This uses the patch I committed yesterday which introduces warp broadcasts to implement the vector-single predication needed for OpenACC. Outside a loop with vector parallelism, only one of the threads representing a vector must execute, the others follow along. So we skip the real work in each basic block for the inactive threads, then broadcast the direction to take in the control flow graph from the active one, and jump as a group.

This will get extended with similar functionality for worker-single. Julian is working on some patches on top of that to ensure the later optimizers don't destroy the control flow - we really need the threads to reconverge and perform the broadcast/jump in lockstep.

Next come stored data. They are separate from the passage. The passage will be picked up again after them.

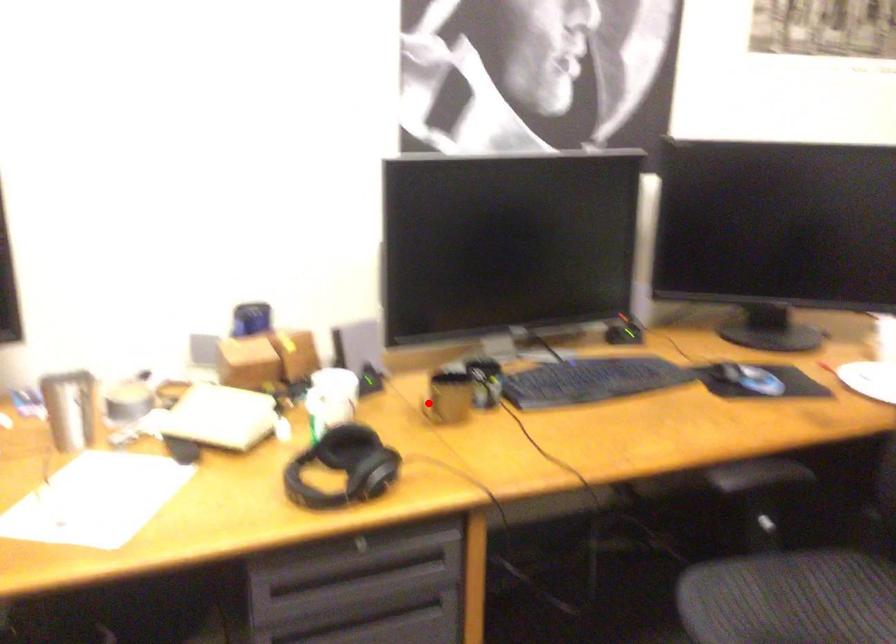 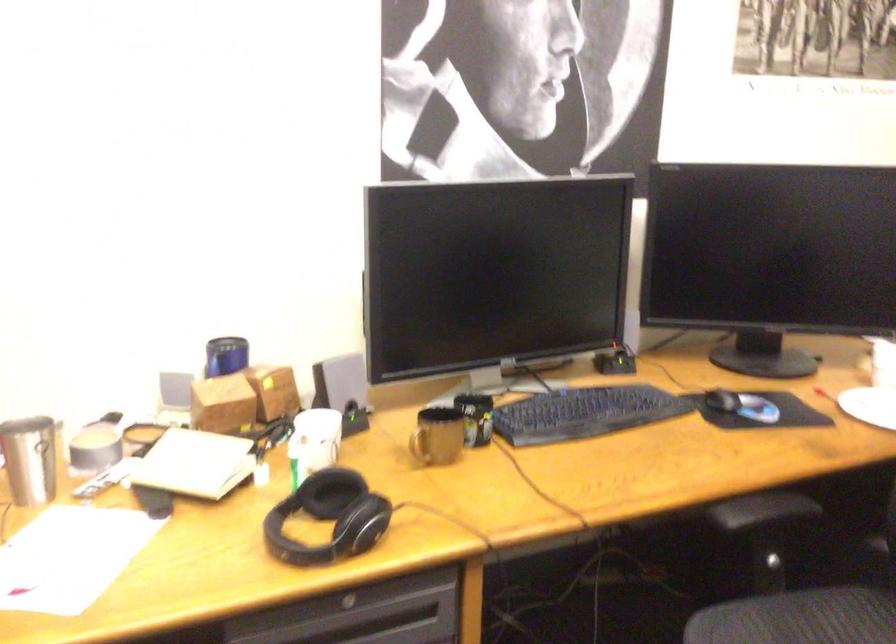 Locate, in the second image, the point that corresponds to the highlighted location in the first image.

(419, 442) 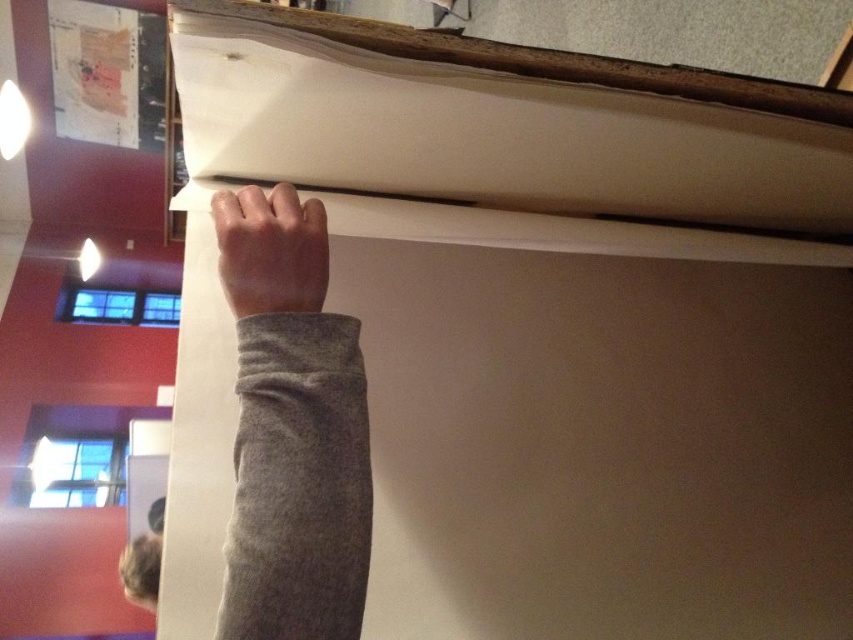 Does point (236, 212) come farther from viewer compared to point (282, 285)?

That is True.

Which is more to the left, gray fleece arm at upper center or smooth gray hand at upper center?

smooth gray hand at upper center

Where is `gray fleece arm at upper center`? The height and width of the screenshot is (640, 853). gray fleece arm at upper center is located at coordinates (292, 428). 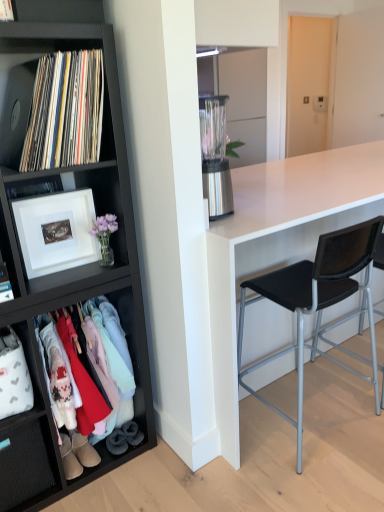 Where is `space that is in front of soft gray suede boot at lower left, which appears as the 2th shoe when viewed from the left`? This screenshot has width=384, height=512. space that is in front of soft gray suede boot at lower left, which appears as the 2th shoe when viewed from the left is located at coordinates (110, 473). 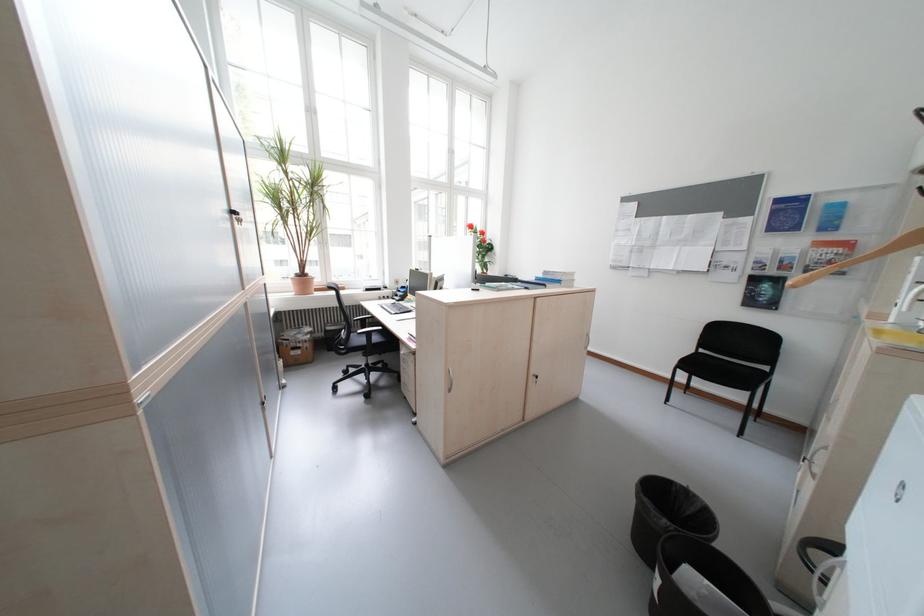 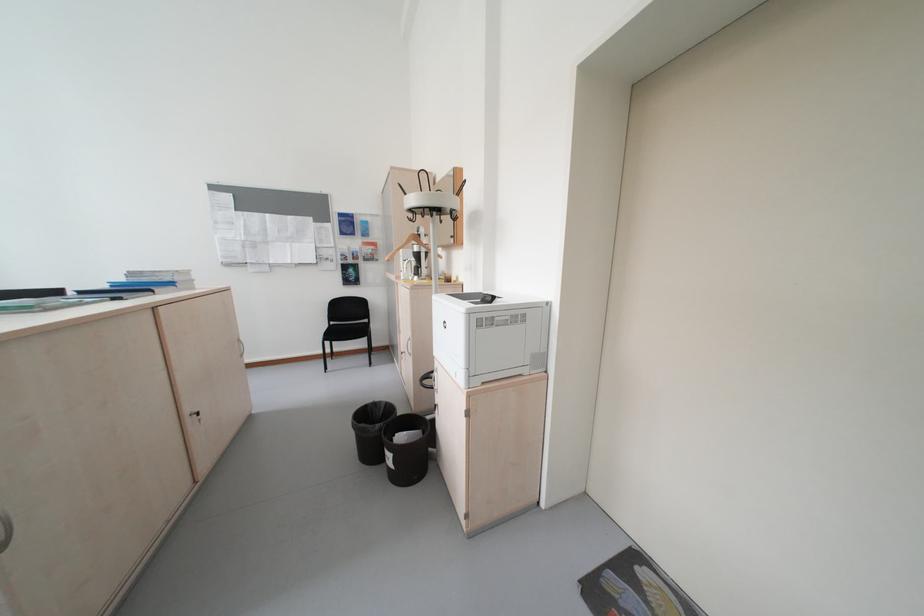 Where in the second image is the point corresponding to pixel 560 278 from the first image?

(155, 281) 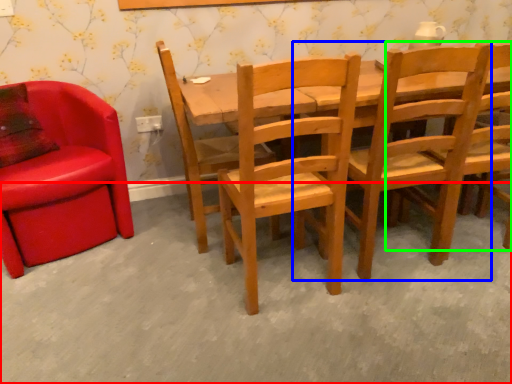 Question: Estimate the real-world distances between objects in this image. Which object is farther from concrete (highlighted by a red box), chair (highlighted by a blue box) or chair (highlighted by a green box)?

Choices:
 (A) chair
 (B) chair

Answer: (B) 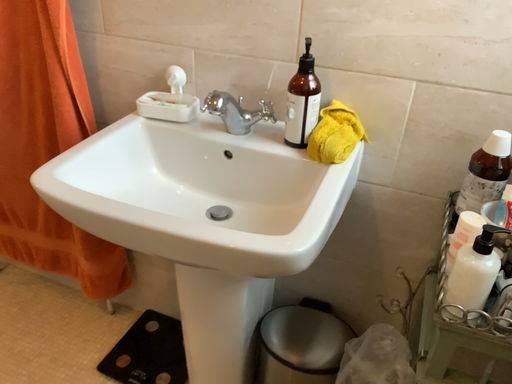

Committed on gomp-4_0-branch.


Bernd
Index: gcc/ChangeLog.gomp
===================================================================
--- gcc/ChangeLog.gomp	(revision 223444)
+++ gcc/ChangeLog.gomp	(working copy)
@@ -1,5 +1,15 @@
 2015-05-20  Bernd Schmidt  <ber...@codesourcery.com>
 
+	* omp-low.c (struct omp_region): Add a gwv_this field.

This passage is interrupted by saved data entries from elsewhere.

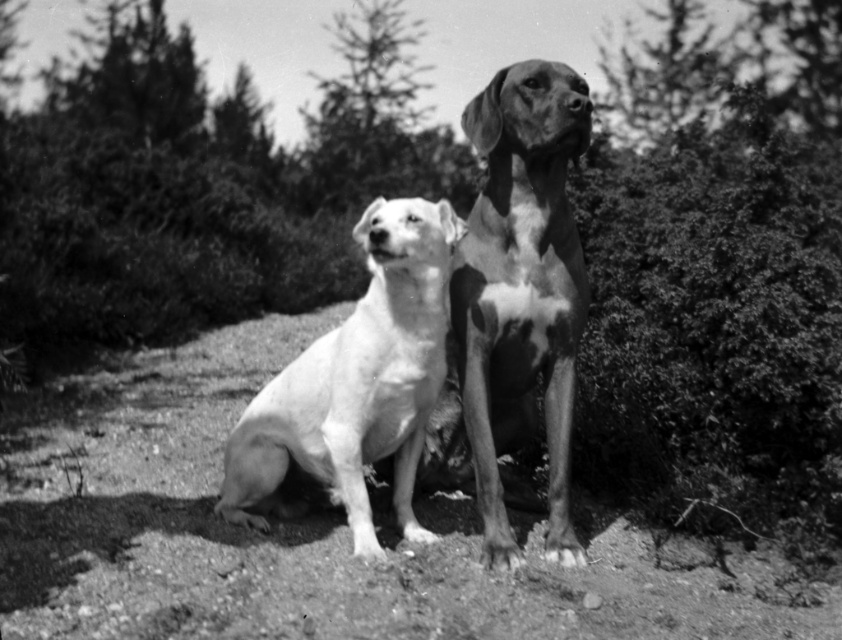 Question: Among these points, which one is nearest to the camera?

Choices:
 (A) (496, 307)
 (B) (360, 532)

Answer: (B)

Question: Does spotted fur dog at center come behind white smooth dog at center?

Choices:
 (A) yes
 (B) no

Answer: (A)

Question: Is spotted fur dog at center bigger than white smooth dog at center?

Choices:
 (A) yes
 (B) no

Answer: (B)

Question: Which object appears closest to the camera in this image?

Choices:
 (A) white smooth dog at center
 (B) spotted fur dog at center

Answer: (A)

Question: Does spotted fur dog at center have a lesser width compared to white smooth dog at center?

Choices:
 (A) yes
 (B) no

Answer: (A)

+	(bb_region_map): New variable.
+	(find_omp_for_region_data, find_omp_target_region_data): New static
+	functions.
+	(build_omp_regions_1): Call them.  Build the bb_region_map.

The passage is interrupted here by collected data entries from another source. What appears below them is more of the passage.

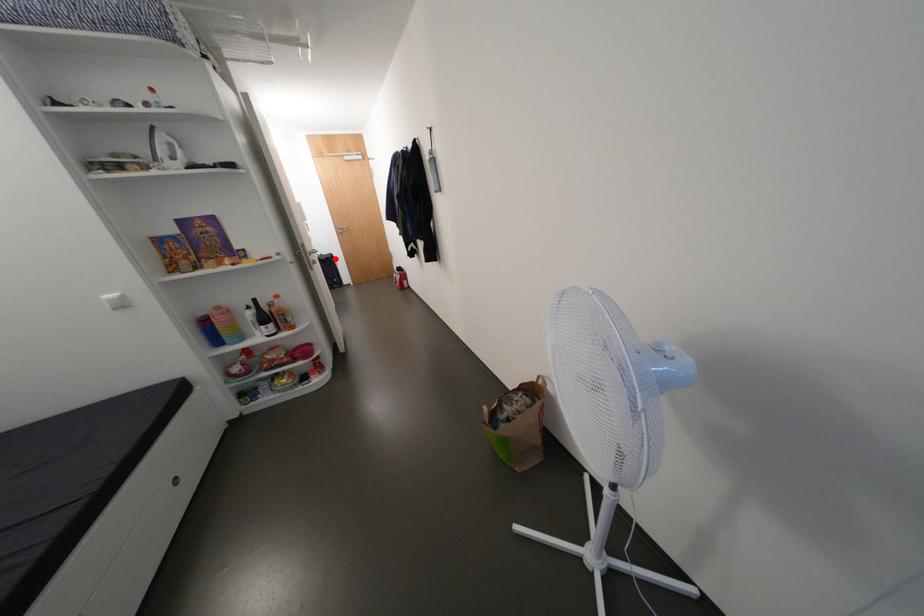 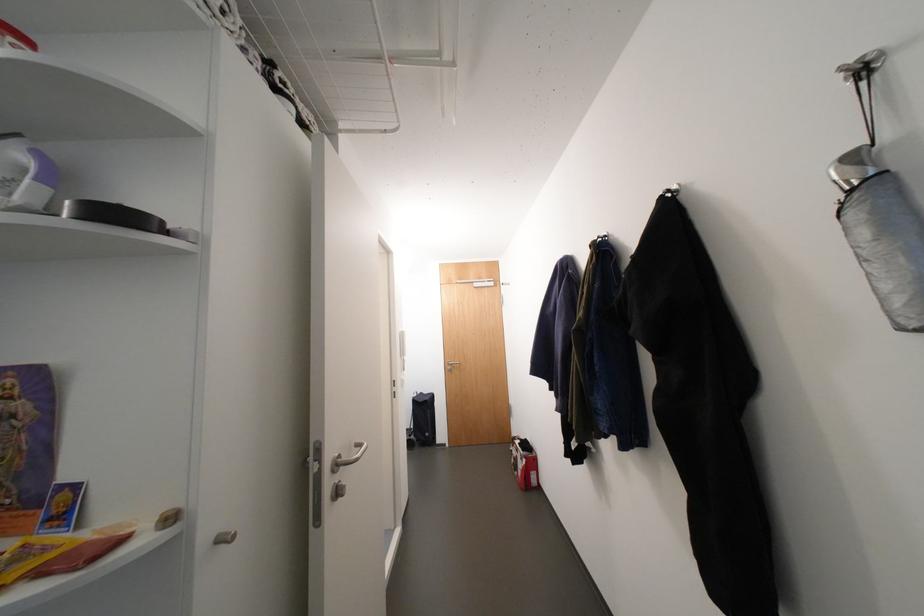 Locate, in the second image, the point that corresponds to the highlighted location in the first image.

(433, 402) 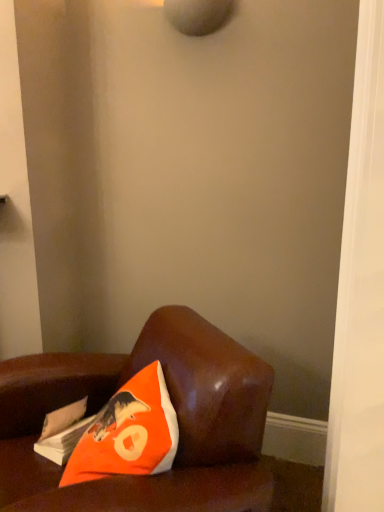 What do you see at coordinates (128, 433) in the screenshot? Image resolution: width=384 pixels, height=512 pixels. I see `orange fabric pillow at lower left` at bounding box center [128, 433].

Image resolution: width=384 pixels, height=512 pixels. Identify the location of white paper magazine at lower left. (63, 431).

Identify the location of brown leather couch at lower left. The image size is (384, 512). (177, 416).

The width and height of the screenshot is (384, 512). What do you see at coordinates (177, 416) in the screenshot?
I see `brown leather couch at lower left` at bounding box center [177, 416].

Find the location of a particular element. The width and height of the screenshot is (384, 512). orange fabric pillow at lower left is located at coordinates (128, 433).

Is point (165, 342) positioned in front of point (54, 444)?

That is False.

Is brown leather couch at lower left positioned with its back to white paper magazine at lower left?

Yes, white paper magazine at lower left is at the back of brown leather couch at lower left.

From a real-world perspective, between brown leather couch at lower left and white paper magazine at lower left, who is vertically lower?

brown leather couch at lower left.

Locate an element on the screen. Image resolution: width=384 pixels, height=512 pixels. magazine located above the brown leather couch at lower left (from a real-world perspective) is located at coordinates (63, 431).

Which is in front, point (129, 357) or point (153, 370)?

Point (153, 370)

Do you think brown leather couch at lower left is within orange fabric pillow at lower left, or outside of it?

brown leather couch at lower left cannot be found inside orange fabric pillow at lower left.

Can you see white paper magazine at lower left touching brown leather couch at lower left?

There is a gap between white paper magazine at lower left and brown leather couch at lower left.

From a real-world perspective, is white paper magazine at lower left above or below brown leather couch at lower left?

Clearly, from a real-world perspective, white paper magazine at lower left is above brown leather couch at lower left.

Which of these two, white paper magazine at lower left or brown leather couch at lower left, is wider?

brown leather couch at lower left is wider.

Based on the photo, is white paper magazine at lower left aimed at brown leather couch at lower left?

Yes.

Considering the positions of objects orange fabric pillow at lower left and white paper magazine at lower left in the image provided, who is in front, orange fabric pillow at lower left or white paper magazine at lower left?

Positioned in front is orange fabric pillow at lower left.

Between point (158, 461) and point (57, 413), which one is positioned behind?

The point (57, 413) is farther.

Would you say white paper magazine at lower left is part of orange fabric pillow at lower left's contents?

No, white paper magazine at lower left is not inside orange fabric pillow at lower left.

Can you confirm if orange fabric pillow at lower left is smaller than white paper magazine at lower left?

No, orange fabric pillow at lower left is not smaller than white paper magazine at lower left.

Is point (76, 436) closer or farther from the camera than point (127, 413)?

Point (76, 436) appears to be farther away from the viewer than point (127, 413).

Is white paper magazine at lower left at the right side of orange fabric pillow at lower left?

No.

Image resolution: width=384 pixels, height=512 pixels. Identify the location of pillow that is on the right side of white paper magazine at lower left. (128, 433).

Based on the photo, from a real-world perspective, is white paper magazine at lower left positioned under orange fabric pillow at lower left based on gravity?

Yes, from a real-world perspective, white paper magazine at lower left is beneath orange fabric pillow at lower left.

Visually, is orange fabric pillow at lower left positioned to the left or to the right of brown leather couch at lower left?

Clearly, orange fabric pillow at lower left is on the right of brown leather couch at lower left in the image.

In order to click on furniture lying below the orange fabric pillow at lower left (from the image's perspective) in this screenshot , I will do `click(177, 416)`.

In terms of width, does orange fabric pillow at lower left look wider or thinner when compared to brown leather couch at lower left?

In the image, orange fabric pillow at lower left appears to be more narrow than brown leather couch at lower left.

Looking at this image, from the image's perspective, is orange fabric pillow at lower left positioned above or below brown leather couch at lower left?

From the image's perspective, orange fabric pillow at lower left appears above brown leather couch at lower left.

Where is `magazine located above the brown leather couch at lower left (from the image's perspective)`? The height and width of the screenshot is (512, 384). magazine located above the brown leather couch at lower left (from the image's perspective) is located at coordinates (63, 431).

Where is `furniture on the left of orange fabric pillow at lower left`? The image size is (384, 512). furniture on the left of orange fabric pillow at lower left is located at coordinates (177, 416).

Estimate the real-world distances between objects in this image. Which object is further from white paper magazine at lower left, orange fabric pillow at lower left or brown leather couch at lower left?

brown leather couch at lower left lies further to white paper magazine at lower left than the other object.

Based on their spatial positions, is brown leather couch at lower left or orange fabric pillow at lower left closer to white paper magazine at lower left?

Based on the image, orange fabric pillow at lower left appears to be nearer to white paper magazine at lower left.

When comparing their distances from orange fabric pillow at lower left, does brown leather couch at lower left or white paper magazine at lower left seem closer?

brown leather couch at lower left is closer to orange fabric pillow at lower left.

Looking at the image, which one is located further to orange fabric pillow at lower left, white paper magazine at lower left or brown leather couch at lower left?

white paper magazine at lower left lies further to orange fabric pillow at lower left than the other object.

Which object lies nearer to the anchor point brown leather couch at lower left, white paper magazine at lower left or orange fabric pillow at lower left?

orange fabric pillow at lower left is closer to brown leather couch at lower left.

From the image, which object appears to be farther from brown leather couch at lower left, orange fabric pillow at lower left or white paper magazine at lower left?

white paper magazine at lower left lies further to brown leather couch at lower left than the other object.

This screenshot has height=512, width=384. What are the coordinates of `pillow positioned between brown leather couch at lower left and white paper magazine at lower left from near to far` in the screenshot? It's located at (128, 433).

+	(enclosing_target_region, requires_vector_predicate,
+	generate_vector_broadcast, predicate_bb, find_predicatable_bbs,
+	predicate_omp_regions): New static functions.
+	(execute_expand_omp): Allocate and free bb_region_map.
+
 	* config/nvptx/nvptx.c: Include "dumpfile,h".
 	(condition_unidirectional_p): New static function.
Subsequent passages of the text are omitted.